Investigate workItemNotesByIid
slowness and potential optimisations
Current state
Current workItemNotesByIid GraphQL query
query workItemNotesByIid($fullPath: ID!, $iid: String!, $after: String, $pageSize: Int) {
workspace: namespace(fullPath: $fullPath) {
id
workItem(iid: $iid) {
id
iid
namespace {
id
__typename
}
widgets {
... on WorkItemWidgetNotes {
type
discussionLocked
discussions(first: $pageSize, after: $after, filter: ALL_NOTES) {
pageInfo {
...PageInfo
__typename
}
nodes {
id
notes {
nodes {
...WorkItemNote
__typename
}
__typename
}
__typename
}
__typename
}
__typename
}
__typename
}
__typename
}
__typename
}
}
fragment PageInfo on PageInfo {
hasNextPage
hasPreviousPage
startCursor
endCursor
__typename
}
fragment WorkItemNote on Note {
id
body
bodyHtml
system
internal
systemNoteIconName
createdAt
lastEditedAt
url
authorIsContributor
maxAccessLevelOfAuthor
externalAuthor
lastEditedBy {
...User
webPath
__typename
}
discussion {
id
resolved
resolvable
resolvedBy {
id
name
__typename
}
__typename
}
author {
...User
__typename
}
awardEmoji {
nodes {
...AwardEmojiFragment
__typename
}
__typename
}
userPermissions {
adminNote
awardEmoji
readNote
createNote
resolveNote
repositionNote
__typename
}
systemNoteMetadata {
id
descriptionVersion {
id
diffPath
deletePath
canDelete
deleted
__typename
}
__typename
}
__typename
}
fragment User on User {
id
avatarUrl
name
username
webUrl
webPath
__typename
}
fragment AwardEmojiFragment on AwardEmoji {
name
user {
id
name
__typename
}
__typename
}
I've created an work item with ~3.3K notes grouped into ~200 discussions. Most of these notes are user comments, with almost no system notes. I've been running the above query in graphql-explorer
by setting pagge size at 50 discussions rather than the default 20, to make it easier to spot any issues and also picked a random cursor, i.e. not getting first notes.
CPU Time Numbers
flamegraph: flamegraph-graphql-cpu-original-1.html
- Running the above query through
graphql-explorer
takes ~6 seconds! - From
flamegraph
it is visible that:- about 50%(~2.7s) of the time is spent in GC.

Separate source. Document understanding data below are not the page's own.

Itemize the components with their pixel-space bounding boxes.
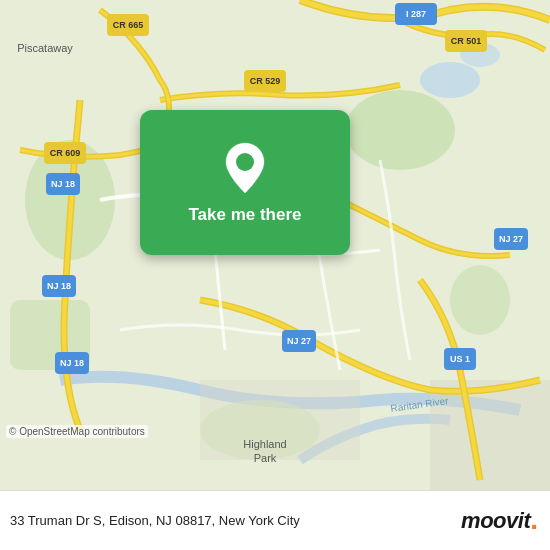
svg-text:CR 529: CR 529 bbox=[250, 76, 281, 86]
svg-text:CR 501: CR 501 bbox=[451, 36, 482, 46]
bottom-bar: 33 Truman Dr S, Edison, NJ 08817, New Yo… bbox=[0, 490, 550, 550]
svg-text:NJ 27: NJ 27 bbox=[287, 336, 311, 346]
svg-point-8 bbox=[420, 62, 480, 98]
svg-point-3 bbox=[450, 265, 510, 335]
svg-text:I 287: I 287 bbox=[406, 9, 426, 19]
moovit-logo: moovit . bbox=[461, 508, 538, 534]
moovit-dot: . bbox=[530, 506, 538, 534]
svg-text:NJ 18: NJ 18 bbox=[51, 179, 75, 189]
svg-point-36 bbox=[236, 153, 254, 171]
take-me-there-label: Take me there bbox=[188, 205, 301, 225]
take-me-there-button[interactable]: Take me there bbox=[140, 110, 350, 255]
location-pin-icon bbox=[223, 141, 267, 195]
svg-text:NJ 27: NJ 27 bbox=[499, 234, 523, 244]
svg-point-1 bbox=[345, 90, 455, 170]
svg-text:US 1: US 1 bbox=[450, 354, 470, 364]
address-text: 33 Truman Dr S, Edison, NJ 08817, New Yo… bbox=[10, 513, 461, 528]
moovit-text: moovit bbox=[461, 508, 530, 534]
svg-text:NJ 18: NJ 18 bbox=[47, 281, 71, 291]
map-container: I 287 CR 665 CR 529 CR 501 CR 609 NJ 18 … bbox=[0, 0, 550, 490]
svg-text:Park: Park bbox=[254, 452, 277, 464]
map-attribution: © OpenStreetMap contributors bbox=[6, 425, 148, 438]
svg-text:Highland: Highland bbox=[243, 438, 286, 450]
svg-rect-6 bbox=[430, 380, 550, 490]
svg-text:CR 665: CR 665 bbox=[113, 20, 144, 30]
svg-text:NJ 18: NJ 18 bbox=[60, 358, 84, 368]
svg-text:CR 609: CR 609 bbox=[50, 148, 81, 158]
svg-text:Piscataway: Piscataway bbox=[17, 42, 73, 54]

- about 40%(~2.2s) are spent in
GitLab::Graphql::Present::FieldExtension#resolve
- of which 1s(i.e about half) is spent in
app/graphql/types/permission_types/base_permission_type.rb:32
, i.e. the exposed permissions. Most impact in our case will be permissions exposed on thenote
itself as we are loading a bunch of those, in my test case that is ~800 notes for the 50 discussions.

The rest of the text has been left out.